Japanese actress (1902-1992)

Yoshiko Okada (岡田嘉子, Okada Yoshiko) was a Japanese stage and film actress who defected to the Soviet Union in the 1930s.

== Childhood and youth ==

Yoshiko Okada was born in Hiroshima Prefecture on April 21, 1902. Her father was a newspaper reporter, her mother came from a farming family in Fukuoka prefecture; her maternal grandfather was one-quarter Dutch. Though the family moved several times, including to Busan in Korea, and she changed school eight times in her childhood, she received an excellent education. Her father's political leanings were very liberal (for instance, when her school visited the Imperial Palace he had her stay home) and this independent outlook remained with her throughout her life. In 1915 she entered the department of western painting at the Joshibi University of Art and Design. In 1917 her father became editor-in-chief of Hokumon Nippo, a Hokkaido newspaper, and upon graduation she joined him as a female reporter. Her beauty earned her some local attention and she was called on to act in amateur theatricals for charity. Her father was friends with Hogetsu Shimamura, founder of the revolutionary Geijutsu-za (Art Theater) and with the playwright Kichizo Nakamura, so in 1919, he took her to Tokyo to become Nakamura's apprentice.

== Shingeki actress ==

The Geijitsu-za staged avant-garde Western plays with real women cast in the female roles, something that hadn't been seen on the Tokyo stage for almost three centuries. When founder Shimamura died in November 1918 in the influenza epidemic and his star actress Sumako Matsui committed suicide in despair two months later the theater was disbanded, but Nakamura partnered with Shochiku to launch the Shin-Geijutsuza (New Art Theater) and on March 1, 1919, Okada made her professional stage debut in a minor role in Carmen.
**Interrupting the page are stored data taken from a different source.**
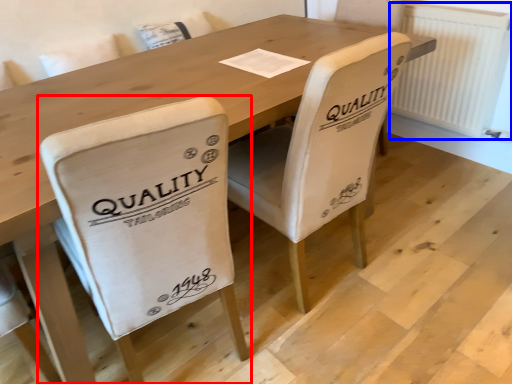 Question: Which point is further to the camera, chair (highlighted by a red box) or radiator (highlighted by a blue box)?

Choices:
 (A) chair
 (B) radiator

Answer: (B) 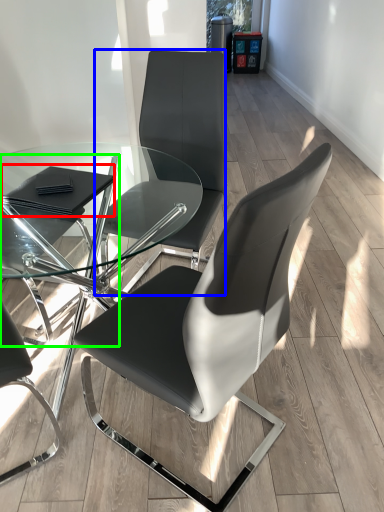 Question: Estimate the real-world distances between objects in this image. Which object is closer to pad (highlighted by a red box), chair (highlighted by a blue box) or chair (highlighted by a green box)?

Choices:
 (A) chair
 (B) chair

Answer: (B)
This theater also disbanded and she toured the Tohoku region with the Shin-bungei Kyōkai (New Literary Association). She had a relationship with Yoshiharu Hattori, a member of the troupe and became pregnant; Hattori urged her to marry him but she refused and the child was registered at birth as her brother (he would become a doctor after the war and in Shanghai took care of deposed emperor Pu Yi's niece). She continued as a guest performer with many theater companies and rose to become a star of modern theater. While on tour, she became lovers with her co-star Takaya Yamada; A jealous Hattori would throw himself under a train in 1925.

== Cinematic stardom ==

In the fledgling film industry as well women were only starting to be cast in female roles; in 1922, senior onnagata including the actor and director Teinosuke Kinugasa, transferred from Nikkatsu Mukojima Studio to Kokkatsu to protest the hiring of actresses by the company. To replace them Nikkatsu hired Okada and Shizue Natsukawa. Okada's first film role was in 1923's Eizō Tanaka's Dance of the Skull based on Hyakuzo Kurata's play Serenity and His Disciple; with the huge success of this film her star quickly rose. She continued to appear in movies in parallel with her stage career, but Nikkatsu Mukojima studios were destroyed in the Great Kanto Earthquake of the same year. She also found out that Yamada, whom she had wanted to marry, already had a wife and patroness 30 years his elder. Troubled by the situation she left Tokyo and made a contract with Nikkatsu Kyoto Film Studios.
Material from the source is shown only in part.